Recuerdo la viscosidad en sus botones, por ejemplo. Presionabas donde decía PLAY y, como un niño que captura un peluche en una máquina de centro comercial, te llevabas a casa una suerte de moco que ni tres lavadas de manos removían.
También, esos días de correr como hámster eran como una prisión. Siempre colocaban las máquinas al lado de la ventana, imagino que suponiendo que, quien pasara, admirara los esculpidos músculos de quienes se ejercitaban del otro costado del cristal.
Pero a cambio, cualquier peatón que se dignara a cruzar aquellas baldosas curtidas que daban la bienvenida al gimnasio, se toparía en la ventana a la Fontana di Trevi de sudor, con el inhalador de salbutamol pegado a mi boca como si se tratara de cargar gasolina al auto.
Después de las horas plutonianas en la caminadora, el rito de aquel terrible lugar rezaba que debía enfrentarme al colochudo de las pesas. El tipo, musculoso, por supuesto, pero cargado de costras en sus brazos y cuello, atemorizaba hasta al matón más aguerrido.
En mi caso, no me alejaba de él por miedo a que me pegara (hasta para un patán como él hay reglas, ¿no? Y pegarle al más flojito del gimnasio lo haría ver como un gran fracasado), sino que mi fobia por aquel sujeto estaba en sus axilas. De allí brotaba una ola de suciedad que aleteaba en el aire.

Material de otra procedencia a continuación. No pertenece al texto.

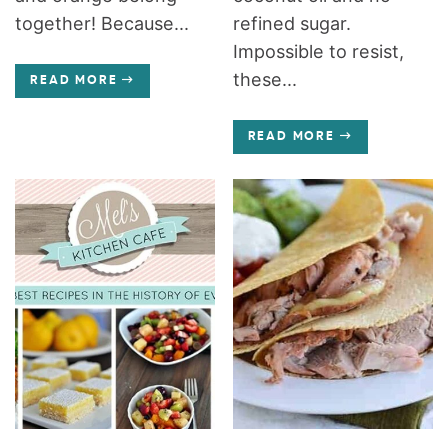
together! Because...
refined sugar.
Impossible to resist,
these...
READ MORE
READ MORE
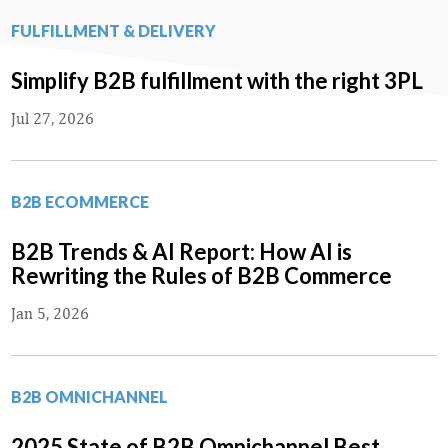
FULFILLMENT & DELIVERY
Simplify B2B fulfillment with the right 3PL
Jul 27, 2026
B2B ECOMMERCE
B2B Trends & AI Report: How AI is
Rewriting the Rules of B2B Commerce
Jan 5, 2026
B2B OMNICHANNEL
2025 State of B2B Omnichannel Best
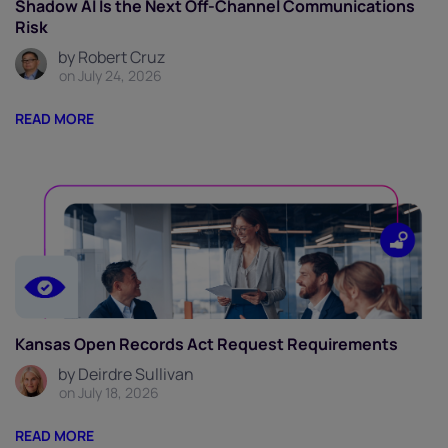
Shadow AI Is the Next Off-Channel Communications
Risk
by Robert Cruz
on July 24, 2026
READ MORE
Kansas Open Records Act Request Requirements
by Deirdre Sullivan
on July 18, 2026
READ MORE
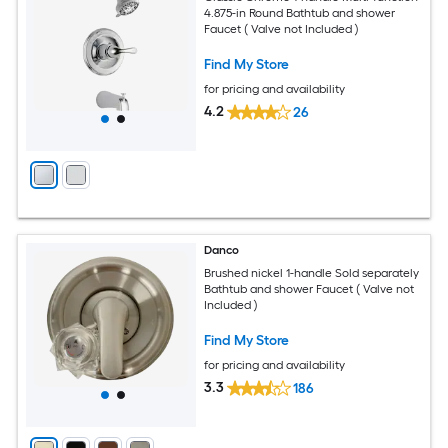
4.875-in Round Bathtub and shower
Faucet ( Valve not Included )
Find My Store
for pricing and availability
4.2
26
Danco
Brushed nickel 1-handle Sold separately
Bathtub and shower Faucet ( Valve not
Included )
Find My Store
for pricing and availability
3.3
186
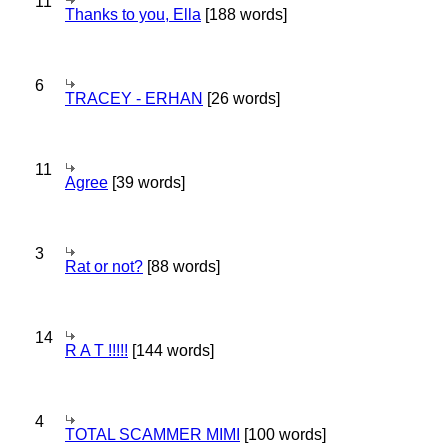
11
Thanks to you, Ella
[188 words]
6
TRACEY - ERHAN
[26 words]
11
Agree
[39 words]
3
Rat or not?
[88 words]
14
R A T !!!!!
[144 words]
4
TOTAL SCAMMER MIMI
[100 words]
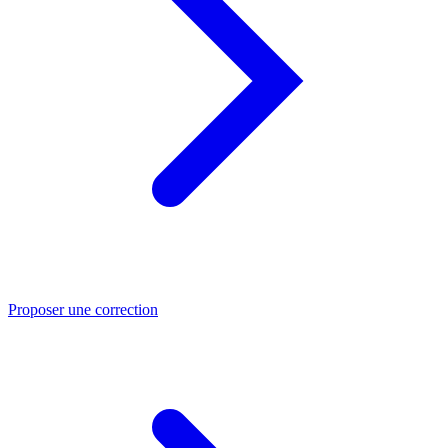
Proposer une correction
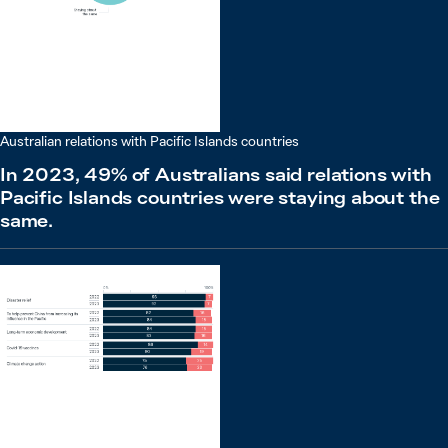
Australian relations with Pacific Islands countries
In 2023, 49% of Australians said relations with
Pacific Islands countries were staying about the
same.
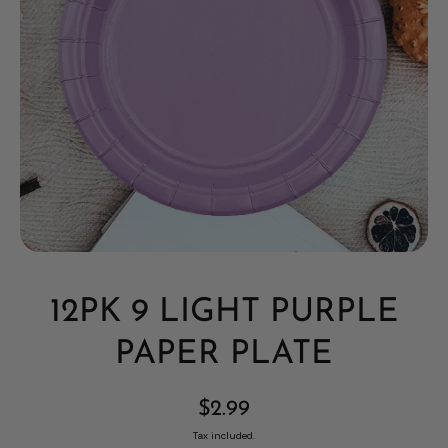
Open media 1 in modal
12PK 9 LIGHT PURPLE
PAPER PLATE
$2.99
Tax included.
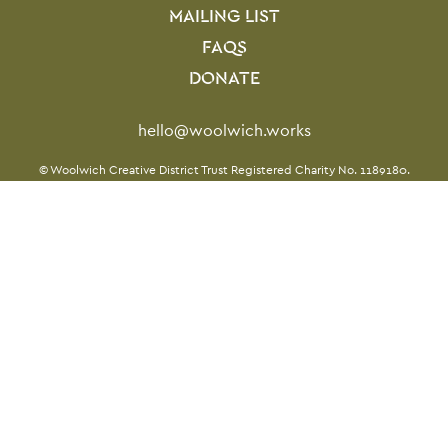
MAILING LIST
FAQS
DONATE
Contact Details
hello@woolwich.works
Twitter
Facebook
Instagram
LinkedIn
TikTok
Small Print
© Woolwich Creative District Trust Registered Charity No. 1189180.
Website by
Supercool
Twitter
Facebook
Instagram
LinkedIn
TikTok
Legal Pages
Terms & conditions
Privacy policy
Cookie policy
Site Map
From the Royal Borough of
Greenwich, for everyone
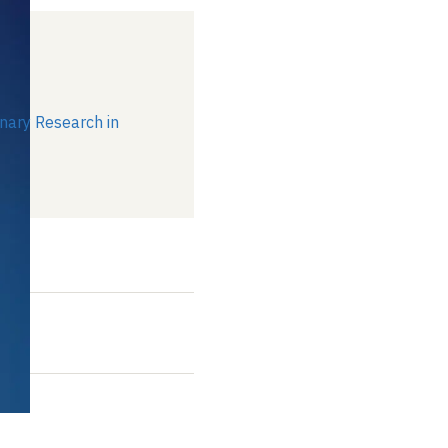
1
inary Research in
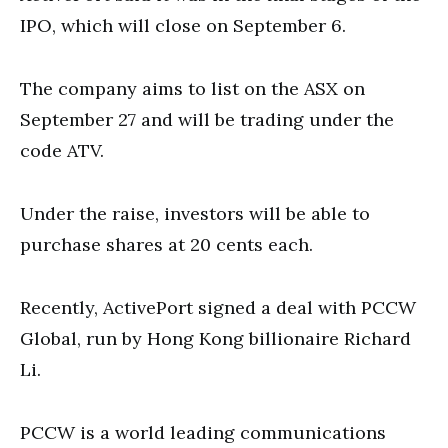
IPO, which will close on September 6.
The company aims to list on the ASX on
September 27 and will be trading under the
code ATV.
Under the raise, investors will be able to
purchase shares at 20 cents each.
Recently, ActivePort signed a deal with PCCW
Global, run by Hong Kong billionaire Richard
Li.
PCCW is a world leading communications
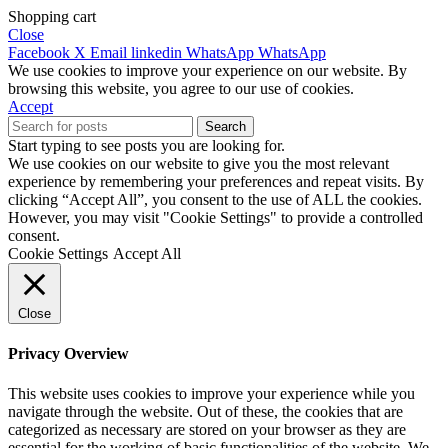
Shopping cart
Close
Facebook
X
Email
linkedin
WhatsApp
WhatsApp
We use cookies to improve your experience on our website. By
browsing this website, you agree to our use of cookies.
Accept
Search
Start typing to see posts you are looking for.
We use cookies on our website to give you the most relevant
experience by remembering your preferences and repeat visits. By
clicking “Accept All”, you consent to the use of ALL the cookies.
However, you may visit "Cookie Settings" to provide a controlled
consent.
Cookie Settings
Accept All
Close
Privacy Overview
This website uses cookies to improve your experience while you
navigate through the website. Out of these, the cookies that are
categorized as necessary are stored on your browser as they are
essential for the working of basic functionalities of the website. We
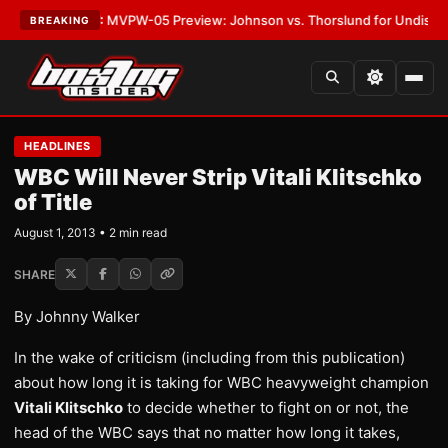
s
•
LATEST:
MVPW-05 Preview: Johnson vs. Thorslund for Undisputed Ti
BREAKING
HEADLINES
WBC Will Never Strip Vitali Klitschko
of Title
August 1, 2013 • 2 min read
SHARE
By Johnny Walker
In the wake of criticism (including from this publication)
about how long it is taking for WBC heavyweight champion
Vitali Klitschko
to decide whether to fight on or not, the
head of the WBC says that no matter how long it takes,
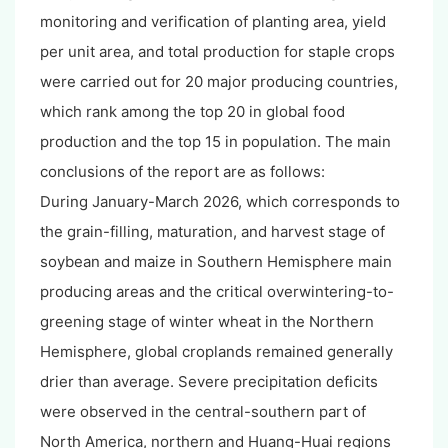
monitoring and verification of planting area, yield
per unit area, and total production for staple crops
were carried out for 20 major producing countries,
which rank among the top 20 in global food
production and the top 15 in population. The main
conclusions of the report are as follows:
During January-March 2026, which corresponds to
the grain-filling, maturation, and harvest stage of
soybean and maize in Southern Hemisphere main
producing areas and the critical overwintering-to-
greening stage of winter wheat in the Northern
Hemisphere, global croplands remained generally
drier than average. Severe precipitation deficits
were observed in the central-southern part of
North America, northern and Huang-Huai regions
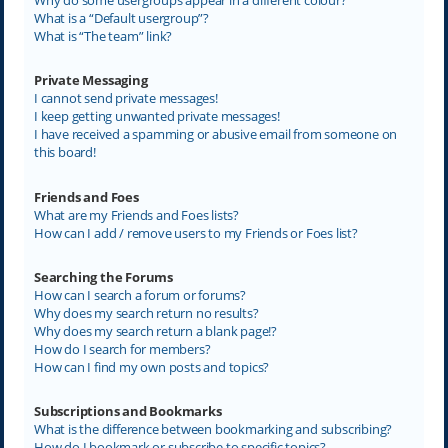
What is a “Default usergroup”?
What is “The team” link?
Private Messaging
I cannot send private messages!
I keep getting unwanted private messages!
I have received a spamming or abusive email from someone on
this board!
Friends and Foes
What are my Friends and Foes lists?
How can I add / remove users to my Friends or Foes list?
Searching the Forums
How can I search a forum or forums?
Why does my search return no results?
Why does my search return a blank page!?
How do I search for members?
How can I find my own posts and topics?
Subscriptions and Bookmarks
What is the difference between bookmarking and subscribing?
How do I bookmark or subscribe to specific topics?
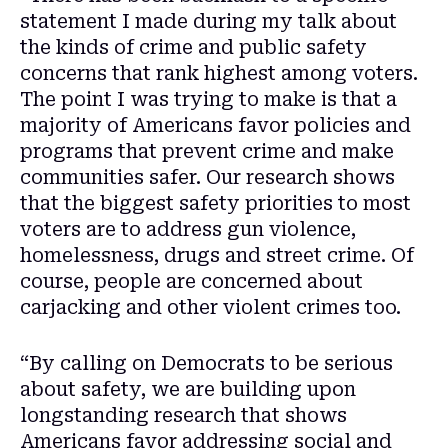
statement I made during my talk about
the kinds of crime and public safety
concerns that rank highest among voters.
The point I was trying to make is that a
majority of Americans favor policies and
programs that prevent crime and make
communities safer. Our research shows
that the biggest safety priorities to most
voters are to address gun violence,
homelessness, drugs and street crime. Of
course, people are concerned about
carjacking and other violent crimes too.
“By calling on Democrats to be serious
about safety, we are building upon
longstanding research that shows
Americans favor addressing social and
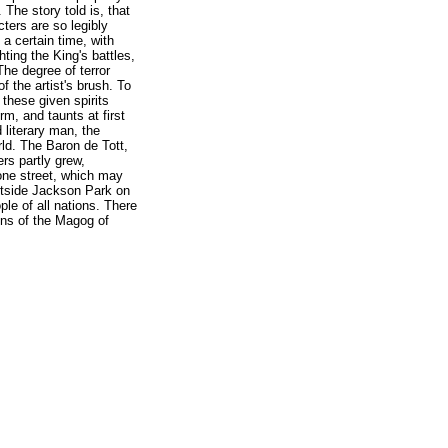
The story told is, that
ters are so legibly
 a certain time, with
hting the King's battles,
The degree of terror
of the artist's brush. To
h these given spirits
, and taunts at first
 literary man, the
ld. The Baron de Tott,
rs partly grew,
 one street, which may
utside Jackson Park on
le of all nations. There
ons of the Magog of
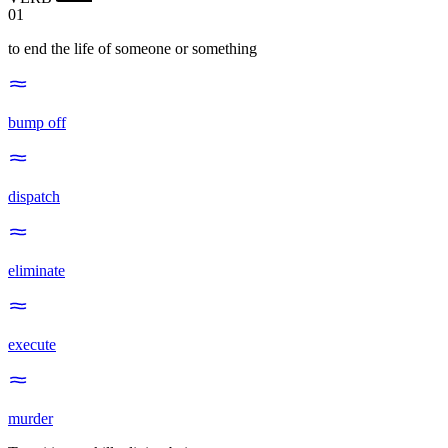
01
to end the life of someone or something
bump off
dispatch
eliminate
execute
murder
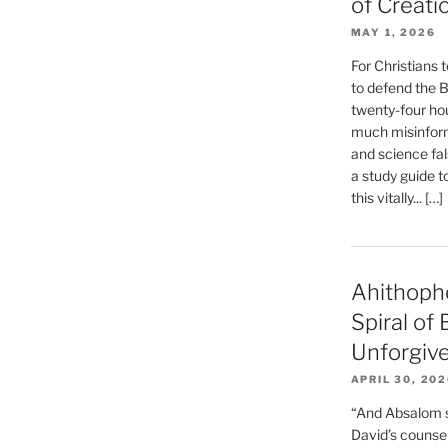
of Creati
MAY 1, 2026
For Christians t
to defend the Bi
twenty-four hou
much misinform
and science fal
a study guide t
this vitally... […]
Ahithoph
Spiral of
Unforgiv
APRIL 30, 20
“And Absalom se
David’s counsell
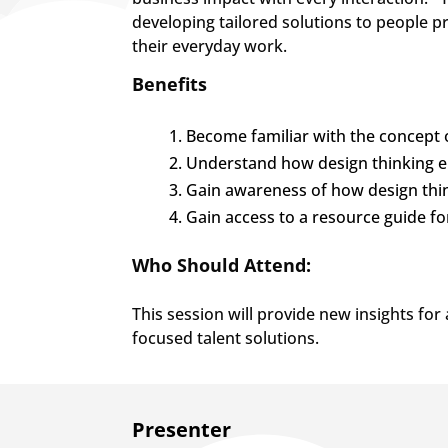
developing tailored solutions to people p
their everyday work.
Benefits
Become familiar with the concept o
Understand how design thinking e
Gain awareness of how design thin
Gain access to a resource guide f
Who Should Attend:
This session will provide new insights fo
focused talent solutions.
​Presenter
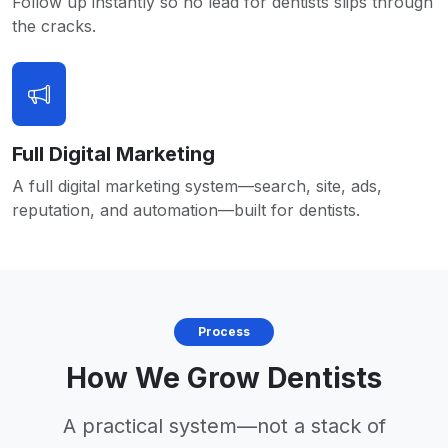
Follow up instantly so no lead for dentists slips through
the cracks.
Full Digital Marketing
A full digital marketing system—search, site, ads,
reputation, and automation—built for dentists.
Process
How We Grow Dentists
A practical system—not a stack of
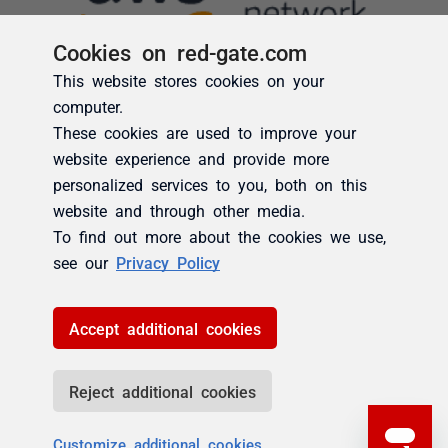
Cookies on red-gate.com
This website stores cookies on your
computer.
These cookies are used to improve your
website experience and provide more
personalized services to you, both on this
website and through other media.
To find out more about the cookies we use,
see our
Privacy Policy
Accept additional cookies
Reject additional cookies
Customize additional cookies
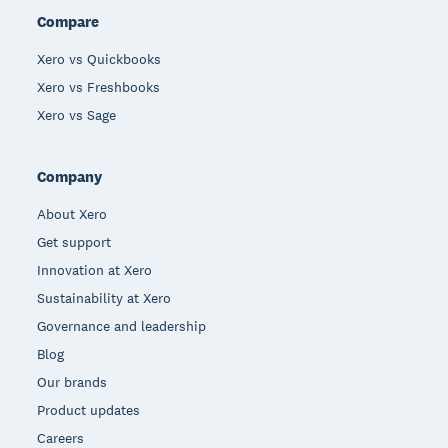
Compare
Xero vs Quickbooks
Xero vs Freshbooks
Xero vs Sage
Company
About Xero
Get support
Innovation at Xero
Sustainability at Xero
Governance and leadership
Blog
Our brands
Product updates
Careers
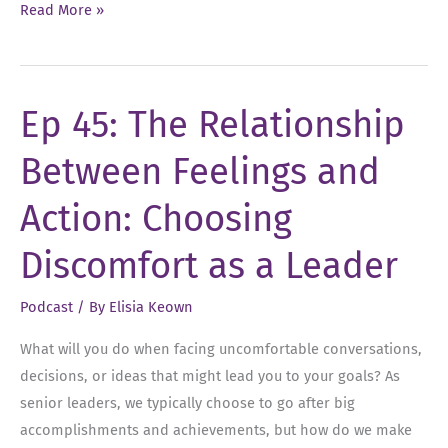
Ep
Read More »
59:
Turning
Feedback
Ep 45: The Relationship
into
Actionable
Between Feelings and
Results
Action: Choosing
Discomfort as a Leader
Podcast
/ By
Elisia Keown
What will you do when facing uncomfortable conversations,
decisions, or ideas that might lead you to your goals? As
senior leaders, we typically choose to go after big
accomplishments and achievements, but how do we make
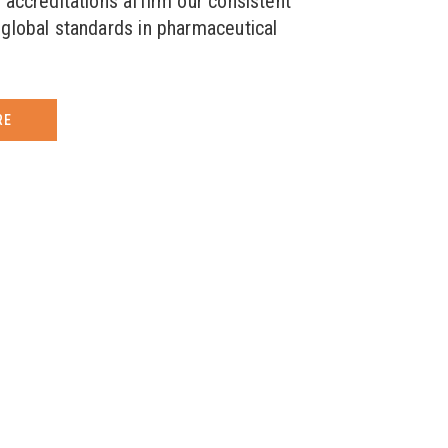
 accreditations affirm our consistent
global standards in pharmaceutical
RE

Cada vez que veo alguna de las películas sobre los X-Men, recuerdo a ese tipo porque su capacidad de repelente humano era algo digno de un mutante. Como si fuera poco, las máquinas de pesas se encontraban en el segundo piso del establecimiento, donde apenas había una rendija de ventana que permitía que las moscas entraran para posarse sobre aquel tipejo.
El colochudo, como le decía mentalmente, tenía un par de amigos. Eran dos calvos —curiosamente— que tenían la maña de convertir el gimnasio en estaciones. Ellos se turnaban todas las máquinas entre sí al mismo tiempo, permitiendo que uno solo pudiera tomar las pesas que, por azar, dejaran sueltas.
Uno podría pensar que la solución al problema sería, claro, cambiar de horario. El problema residía en que estos tres tipos los encontrabas a cualquier hora ahí arriba.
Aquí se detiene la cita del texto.